Они любили, когда он приезжал в Эйвондейл и присоединялся к ним на балах и званых вечерах. Ни с чем нельзя было сравнить бал в ирландском сельском доме, где играли скрипки, над блестящими отполированными полами шелестели бархаты и шелка, в прекраснейших люстрах из уотерфордского хрусталя горело множество свечей. Музыка замолкала лишь с наступлением рассвета, когда лягушки затягивали свои заунывные песни.

Эйвондейлские балы никогда не омрачались голодными лицами, прильнувшими к окнам, или похожими на огородные пугала фигурами, маячившими у дверей кухни в надежде раздобыть какие-нибудь объедки, чтобы принести их домой изголодавшимся детям. Никто не голодал в имении Чарлза Парнелла, и он был бы очень взволнован, заговори о нем так же, как об остальных ирландских лендлордах.

Когда Кэтрин поинтересовалась, что в конечном счете заставило его заняться политикой, он ответил: ничто.
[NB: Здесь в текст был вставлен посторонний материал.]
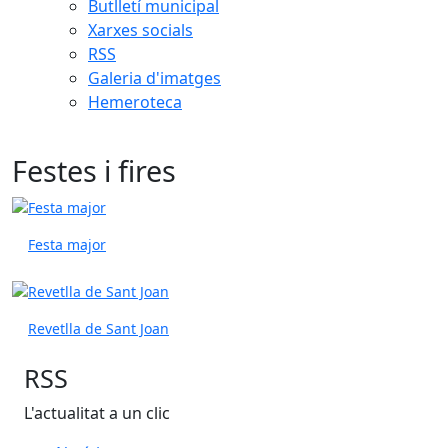
Butlletí municipal
Xarxes socials
RSS
Galeria d'imatges
Hemeroteca
Festes i fires
Festa major
Revetlla de Sant Joan
RSS
L'actualitat a un clic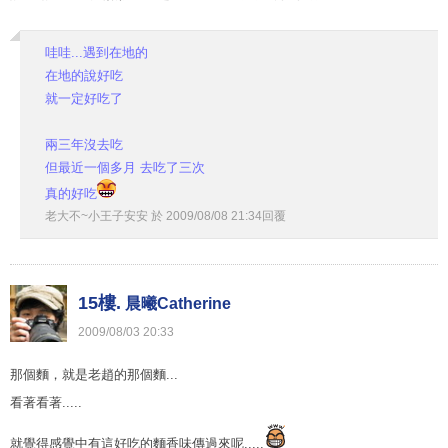
哇哇...遇到在地的
在地的說好吃
就一定好吃了
兩三年沒去吃
但最近一個多月 去吃了三次
真的好吃
老大不~小王子安安
於
2009
/
08
/
08
21
:
34
回覆
15樓.
晨曦Catherine
2009
/
08
/
03
20
:
33
那個麵，就是老趙的那個麵...
看著看著.....
就覺得感覺中有這好吃的麵香味傳過來呢.....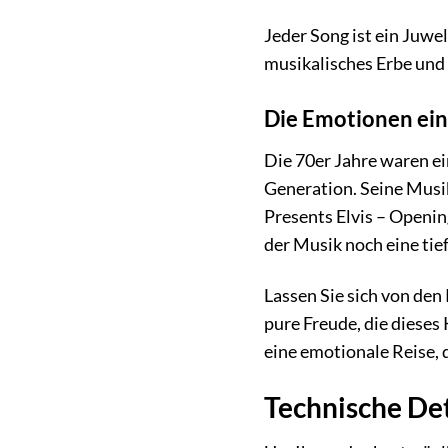
Jeder Song ist ein Juwe
musikalisches Erbe und e
Die Emotionen ein
Die 70er Jahre waren e
Generation. Seine Musi
Presents Elvis – Opening
der Musik noch eine tie
Lassen Sie sich von den
pure Freude, die dieses 
eine emotionale Reise, 
Technische Det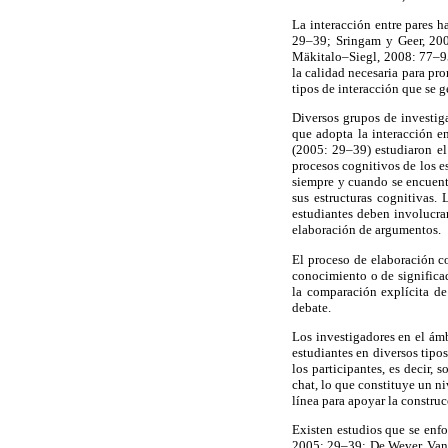
La interacción entre pares 
29–39; Sringam y Geer, 200
Mäkitalo–Siegl, 2008: 77–95
la calidad necesaria para pro
tipos de interacción que se g
Diversos grupos de investig
que adopta la interacción e
(2005: 29–39) estudiaron el 
procesos cognitivos de los e
siempre y cuando se encuent
sus estructuras cognitivas.
estudiantes deben involucrar
elaboración de argumentos.
El proceso de elaboración c
conocimiento o de significad
la comparación explícita de
debate.
Los investigadores en el ámb
estudiantes en diversos tipos
los participantes, es decir
chat, lo que constituye un ni
línea para apoyar la constru
Existen estudios que se enf
2005: 29–39; De Wever, Van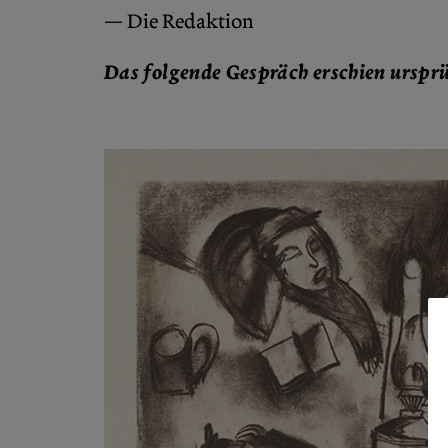
— Die Redaktion
Das folgende Gespräch erschien urspr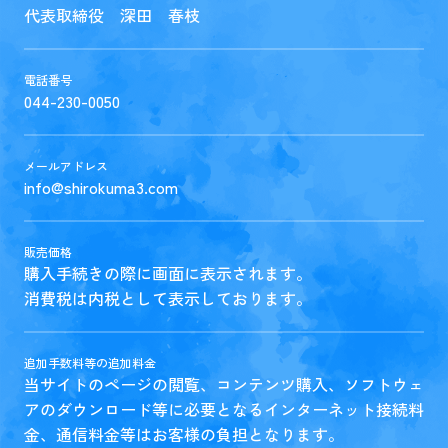
代表取締役 深田 春枝
電話番号
044-230-0050
メールアドレス
info@shirokuma3.com
販売価格
購入手続きの際に画面に表示されます。
消費税は内税として表示しております。
追加手数料等の追加料金
当サイトのページの閲覧、コンテンツ購入、ソフトウェ
アのダウンロード等に必要となるインターネット接続料
金、通信料金等はお客様の負担となります。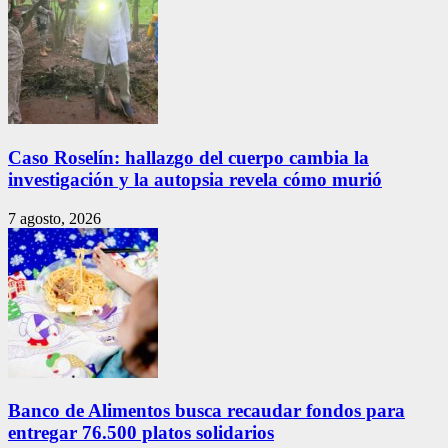
Caso Roselín: hallazgo del cuerpo cambia la
investigación y la autopsia revela cómo murió
7 agosto, 2026
Banco de Alimentos busca recaudar fondos para
entregar 76.500 platos solidarios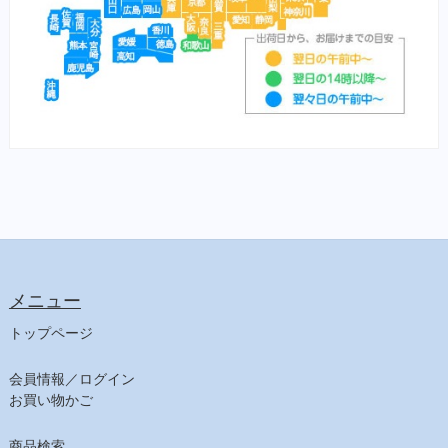
メニュー
トップページ
会員情報／ログイン
お買い物かご
商品検索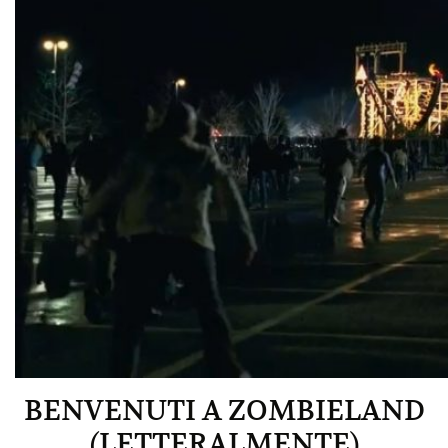
BENVENUTI A ZOMBIELAND
(LETTERALMENTE)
Просто он всегда знал, что политика станет для него работой на всю жизнь. Возможно, потому, что он родился в год Великого Голода и какие-то смутные воспоминания о нем запали в его сердце. Но с самого начала он избегал каких-либо жертв и больших физических и умственных затрат. С возрастом он стал бесстрашным и самоотверженным. Ведь Ирландия шла по пути самоистребления и в конце концов уничтожала своих великих мужей. Она любила смерть и почитала плоть.

От этих слов Кэтрин затрепетала. Они переглянулись, и в этот миг солнце осветило их лица – оба рассмеялись. Слова Чарлза не были пророческими. Они лишь являли собой образец кельтской несдержанности. Его мать была американкой, отец – англо-ирландцем, но он в своих мыслях, речах и чувствах всегда оставался истинным ирландцем. Поэтому и был привержен к поэтической грусти.

И все же рядом с нею он становился моложе. Неохотно сообщил, что иногда страдает из-за слабого здоровья, но в последнее время чувствует себя как нельзя лучше.

– Вы очень добры ко мне, Кэт. Как бы мне хотелось быть всегда рядом с вами.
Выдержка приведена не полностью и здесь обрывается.